▶ [What you need to do] Repeat each record below exactly, omitting whatever pictures appear in it.

----

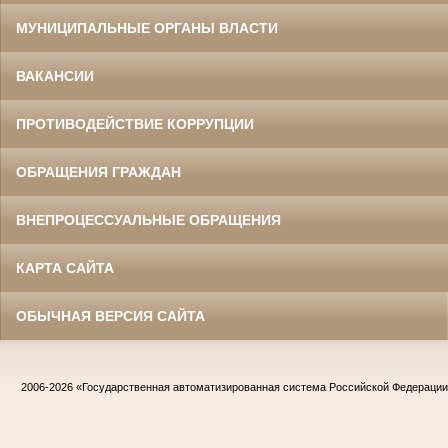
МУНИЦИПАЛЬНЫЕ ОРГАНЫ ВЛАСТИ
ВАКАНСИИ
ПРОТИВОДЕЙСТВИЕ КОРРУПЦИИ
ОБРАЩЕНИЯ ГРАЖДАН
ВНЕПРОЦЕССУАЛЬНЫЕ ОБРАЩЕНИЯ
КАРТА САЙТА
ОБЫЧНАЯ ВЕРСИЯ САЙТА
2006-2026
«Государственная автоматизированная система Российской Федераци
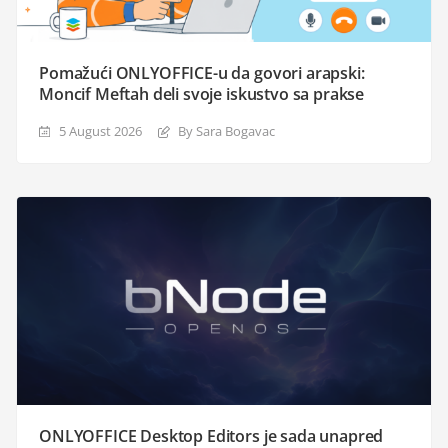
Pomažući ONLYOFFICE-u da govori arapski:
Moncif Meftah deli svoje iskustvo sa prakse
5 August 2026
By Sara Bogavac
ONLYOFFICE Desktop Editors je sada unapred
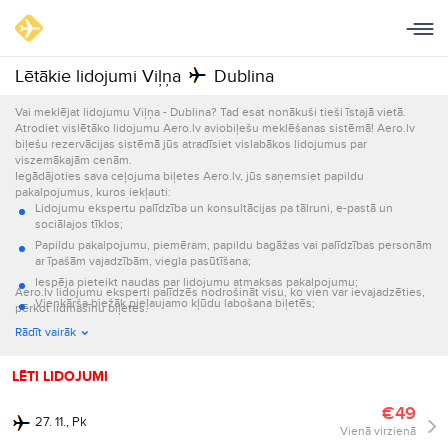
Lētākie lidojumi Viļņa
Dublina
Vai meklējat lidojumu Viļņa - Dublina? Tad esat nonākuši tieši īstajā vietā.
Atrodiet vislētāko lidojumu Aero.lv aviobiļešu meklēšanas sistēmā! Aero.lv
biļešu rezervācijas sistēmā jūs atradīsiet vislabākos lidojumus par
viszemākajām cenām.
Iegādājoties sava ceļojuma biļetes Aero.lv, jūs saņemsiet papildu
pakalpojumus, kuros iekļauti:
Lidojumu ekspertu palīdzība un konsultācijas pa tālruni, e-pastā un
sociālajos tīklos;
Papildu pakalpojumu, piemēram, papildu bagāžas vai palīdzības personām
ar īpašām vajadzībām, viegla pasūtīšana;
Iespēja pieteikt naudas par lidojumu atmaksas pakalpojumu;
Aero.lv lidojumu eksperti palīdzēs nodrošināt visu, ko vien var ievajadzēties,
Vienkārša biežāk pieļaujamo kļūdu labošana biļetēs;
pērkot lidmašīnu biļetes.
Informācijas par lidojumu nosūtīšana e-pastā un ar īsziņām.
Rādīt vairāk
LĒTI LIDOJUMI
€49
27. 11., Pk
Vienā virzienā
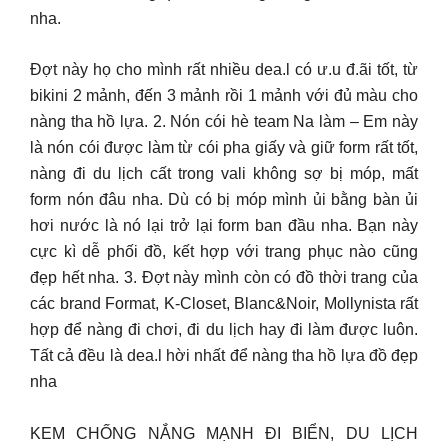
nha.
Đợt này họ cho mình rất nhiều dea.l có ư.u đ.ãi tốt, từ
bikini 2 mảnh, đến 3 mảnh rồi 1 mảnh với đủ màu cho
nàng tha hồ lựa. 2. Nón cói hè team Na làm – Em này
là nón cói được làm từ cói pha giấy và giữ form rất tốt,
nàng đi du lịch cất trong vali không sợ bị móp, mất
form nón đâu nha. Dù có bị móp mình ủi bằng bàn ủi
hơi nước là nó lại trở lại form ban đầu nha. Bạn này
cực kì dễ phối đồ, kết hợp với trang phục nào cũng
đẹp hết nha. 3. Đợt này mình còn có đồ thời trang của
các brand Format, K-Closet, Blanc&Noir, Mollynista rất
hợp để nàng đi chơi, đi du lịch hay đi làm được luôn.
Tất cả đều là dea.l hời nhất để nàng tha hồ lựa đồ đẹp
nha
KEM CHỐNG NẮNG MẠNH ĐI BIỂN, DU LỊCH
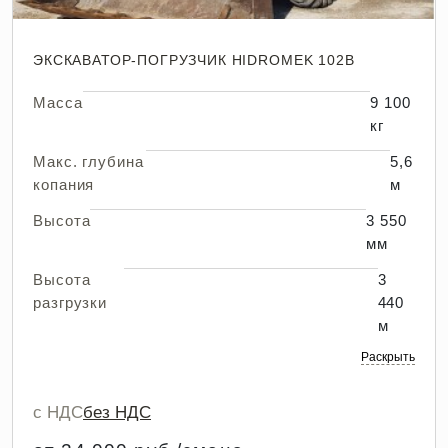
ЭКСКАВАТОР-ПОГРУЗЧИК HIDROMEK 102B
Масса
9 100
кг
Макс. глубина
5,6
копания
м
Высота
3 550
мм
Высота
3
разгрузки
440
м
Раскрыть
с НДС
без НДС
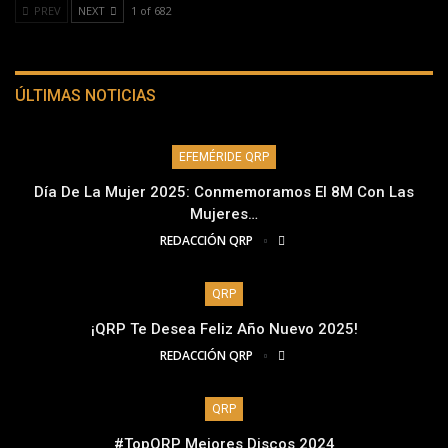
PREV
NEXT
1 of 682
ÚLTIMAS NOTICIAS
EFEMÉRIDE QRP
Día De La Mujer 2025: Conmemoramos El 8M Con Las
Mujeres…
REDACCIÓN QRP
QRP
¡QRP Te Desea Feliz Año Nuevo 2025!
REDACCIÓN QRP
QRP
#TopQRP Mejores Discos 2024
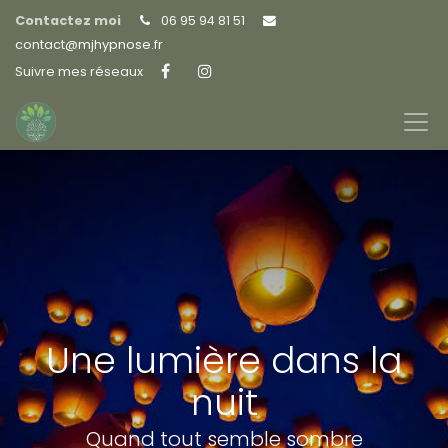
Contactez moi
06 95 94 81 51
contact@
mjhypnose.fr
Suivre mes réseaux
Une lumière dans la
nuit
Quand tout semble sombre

----

▶ [Your response]
МУНИЦИПАЛЬНЫЕ ОРГАНЫ ВЛАСТИ
ВАКАНСИИ
ПРОТИВОДЕЙСТВИЕ КОРРУПЦИИ
ОБРАЩЕНИЯ ГРАЖДАН
ВНЕПРОЦЕССУАЛЬНЫЕ ОБРАЩЕНИЯ
КАРТА САЙТА
ОБЫЧНАЯ ВЕРСИЯ САЙТА
2006-2026
«Государственная автоматизированная система Российской Федераци
Pomažući ONLYOFFICE-u da govori arapski:
Moncif Meftah deli svoje iskustvo sa prakse
5 August 2026
By Sara Bogavac
ONLYOFFICE Desktop Editors je sada unapred
Lētākie lidojumi Viļņa
Dublina
Vai meklējat lidojumu Viļņa - Dublina? Tad esat nonākuši tieši īstajā vietā.
Atrodiet vislētāko lidojumu Aero.lv aviobiļešu meklēšanas sistēmā! Aero.lv
biļešu rezervācijas sistēmā jūs atradīsiet vislabākos lidojumus par
viszemākajām cenām.
Iegādājoties sava ceļojuma biļetes Aero.lv, jūs saņemsiet papildu
pakalpojumus, kuros iekļauti:
Lidojumu ekspertu palīdzība un konsultācijas pa tālruni, e-pastā un
sociālajos tīklos;
Papildu pakalpojumu, piemēram, papildu bagāžas vai palīdzības personām
ar īpašām vajadzībām, viegla pasūtīšana;
Iespēja pieteikt naudas par lidojumu atmaksas pakalpojumu;
Aero.lv lidojumu eksperti palīdzēs nodrošināt visu, ko vien var ievajadzēties,
Vienkārša biežāk pieļaujamo kļūdu labošana biļetēs;
pērkot lidmašīnu biļetes.
Informācijas par lidojumu nosūtīšana e-pastā un ar īsziņām.
Rādīt vairāk
LĒTI LIDOJUMI
€49
27. 11., Pk
Vienā virzienā
nha.
Đợt này họ cho mình rất nhiều dea.l có ư.u đ.ãi tốt, từ
bikini 2 mảnh, đến 3 mảnh rồi 1 mảnh với đủ màu cho
nàng tha hồ lựa. 2. Nón cói hè team Na làm – Em này
là nón cói được làm từ cói pha giấy và giữ form rất tốt,
nàng đi du lịch cất trong vali không sợ bị móp, mất
form nón đâu nha. Dù có bị móp mình ủi bằng bàn ủi
hơi nước là nó lại trở lại form ban đầu nha. Bạn này
cực kì dễ phối đồ, kết hợp với trang phục nào cũng
đẹp hết nha. 3. Đợt này mình còn có đồ thời trang của
các brand Format, K-Closet, Blanc&Noir, Mollynista rất
hợp để nàng đi chơi, đi du lịch hay đi làm được luôn.
Tất cả đều là dea.l hời nhất để nàng tha hồ lựa đồ đẹp
nha
KEM CHỐNG NẮNG MẠNH ĐI BIỂN, DU LỊCH
ЭКСКАВАТОР-ПОГРУЗЧИК HIDROMEK 102B
Масса
9 100
кг
Макс. глубина
5,6
копания
м
Высота
3 550
мм
Высота
3
разгрузки
440
м
Раскрыть
с НДС
без НДС
PREV
NEXT
1 of 682
ÚLTIMAS NOTICIAS
EFEMÉRIDE QRP
Día De La Mujer 2025: Conmemoramos El 8M Con Las
Mujeres…
REDACCIÓN QRP
QRP
¡QRP Te Desea Feliz Año Nuevo 2025!
REDACCIÓN QRP
QRP
#TopQRP Mejores Discos 2024
Contactez moi
06 95 94 81 51
contact@
mjhypnose.fr
Suivre mes réseaux
Une lumière dans la
nuit
Quand tout semble sombre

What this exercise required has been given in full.